La coxinha, cette cuisse de poulet conservatrice
Mais, depuis les manifestations de juin 2013 (NDRL : manifestations populaires massives en réaction à l'augmentation du prix des transports), la célèbre "petite cuisse de poulet" a adopté une connotation politique dans tout le pays. Désormais, la "coxinha" désigne également toute personne présentant des tendances politiques et morales conservatrices.
La coxinha, c'est celui qui est obsédé par l'idée de correction, préoccupé par son apparence, sa carrière et son statut social. C'est celui qui vit en accord avec les valeurs de l'ordre en place et qui défend fermement ces mêmes valeurs. C'est celui qui s'identifie étroitement au capitalisme et aux idées du libre marché.
Inutile, donc, de préciser que la "coxinha" est une appellation négative, chargée de mépris et de dédain. La plupart du temps, elle est utilisée par les Brésiliens de gauche, progressistes, pour se référer à leurs homologues de droite, conservateurs.
Des policiers aux anti-Dilma, tous "coxinhas"
Mais quel est donc le lien entre une vulgaire cuisse de poulet et une idéologie politico-sociale conservatrice ? Pour comprendre cette curieuse association, remontons quelques années en arrière.
Au cours de la décennie 1980, en plein coeur de la dictature brésilienne, les policiers de São Paulo avaient pour habitude de se rendre dans de petits bistrots pour y déguster des coxinhas bon marché. Les policiers ont ainsi été les premiers à écoper du fameux surnom, qui s'est ensuite étendu à toutes les personnes préoccupées par la sécurité et la volonté de conserver l'ordre en place. Ci-dessous, la caricature du célèbre dessinateur brésilien Latuff représente par exemple des coxinhas protégeant les valeurs de la famille et de la religion chrétienne. Nostalgiques de la dictature militaire (1964-1985), elles désirent un retour aux traditions et la restauration d'un ordre autoritaire.
Dans le contexte actuel, les "coxinhas" renvoient aux manifestants qui demandent la destitution de Dilma. En grande majorité Blanche et aisée, cette tranche de la population est notamment accusée par les "anti-coxinhas" d'utiliser la corruption comme prétexte pour renverser le gouvernement socialiste actuellement au pouvoir. Selon ces derniers, l'élite brésilienne utiliserait ainsi l'impeachment comme une manoeuvre politique pour conserver son statut social et ses privilèges.
Contre le poulet, la charcuterie
Au coeur de cette guerre gastronomico-politique, les "coxinhas" ne sont pas en reste puisqu'elles ont rapidement trouvé un surnom à leurs détracteurs : les "mortadelas" (mortadelles).
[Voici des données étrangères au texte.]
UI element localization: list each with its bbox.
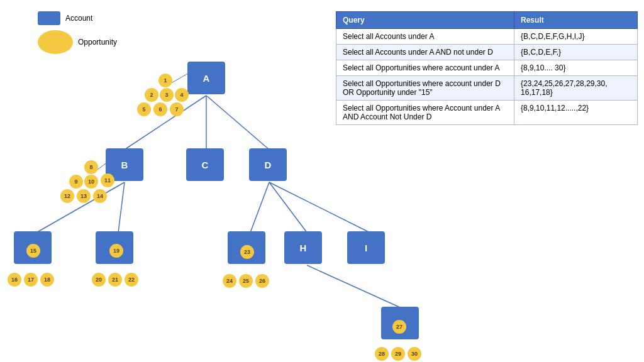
opp-20: 20 [92,273,106,287]
opportunity-legend-circle [38,30,73,54]
account-legend-box [38,11,60,25]
opp-17: 17 [24,273,38,287]
opp-2: 2 [145,88,158,102]
node-D: D [249,148,287,181]
query-cell: Select all Opportunities where Account u… [336,101,514,125]
svg-line-4 [118,182,125,233]
opp-23: 23 [240,245,254,259]
query-cell: Select all Opportunities where account u… [336,76,514,101]
opp-14: 14 [93,189,107,203]
query-cell: Select all Opportunities where account u… [336,60,514,76]
opp-13: 13 [77,189,91,203]
opp-18: 18 [40,273,54,287]
opp-30: 30 [408,347,421,361]
svg-line-2 [206,96,269,150]
result-cell: {8,9,10.... 30} [514,60,638,76]
col-query: Query [336,12,514,29]
query-cell: Select all Accounts under A [336,29,514,45]
node-I: I [347,231,385,264]
svg-line-5 [250,182,269,233]
node-C: C [186,148,224,181]
opportunity-legend-label: Opportunity [78,38,117,47]
query-cell: Select all Accounts under A AND not unde… [336,45,514,60]
opp-21: 21 [108,273,122,287]
svg-line-6 [269,182,307,233]
legend-opportunity: Opportunity [38,30,117,54]
opp-4: 4 [175,88,189,102]
opp-24: 24 [223,274,236,288]
opp-28: 28 [375,347,389,361]
opp-19: 19 [109,244,123,258]
svg-line-7 [269,182,370,233]
opp-22: 22 [125,273,138,287]
result-cell: {8,9,10,11,12.....,22} [514,101,638,125]
opp-7: 7 [170,102,184,116]
result-cell: {23,24,25,26,27,28,29,30, 16,17,18} [514,76,638,101]
opp-25: 25 [239,274,253,288]
result-cell: {B,C,D,E,F,G,H,I,J} [514,29,638,45]
node-A: A [187,62,225,94]
opp-6: 6 [153,102,167,116]
svg-line-0 [125,96,206,150]
account-legend-label: Account [65,14,92,23]
opp-12: 12 [60,189,74,203]
opp-11: 11 [101,173,114,187]
col-result: Result [514,12,638,29]
legend: Account Opportunity [38,11,117,54]
legend-account: Account [38,11,117,25]
opp-29: 29 [391,347,405,361]
query-table: Query Result Select all Accounts under A… [336,11,638,125]
opp-3: 3 [160,88,174,102]
opp-8: 8 [84,160,98,174]
opp-15: 15 [26,244,40,258]
node-H: H [284,231,322,264]
opp-10: 10 [84,175,98,189]
opp-16: 16 [8,273,21,287]
svg-line-8 [307,265,401,308]
opp-9: 9 [69,175,83,189]
diagram-area: Account Opportunity A B C D E F G H I J … [0,0,644,362]
opp-1: 1 [158,74,172,87]
opp-5: 5 [137,102,151,116]
opp-26: 26 [255,274,269,288]
result-cell: {B,C,D,E,F,} [514,45,638,60]
opp-27: 27 [392,320,406,334]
Charcuterie italienne importée en Amérique Latine au cours du XXème siècle, la mortadelle est aujourd'hui très populaire au Brésil. Si populaire qu'elle est abondamment distribuée, entre deux tranches de pain, lors des manifestations organisées en faveur de Dilma. D'où le surnom donné aux pétistes (NDLR : personnes en faveur du Parti des Travailleurs (PT) de Dilma) par leurs homologues de droite.
Entre poulet et charcut', c'est donc un match culinaire féroce qui se joue actuellement. Espérons que l'addition ne soit pas trop salée.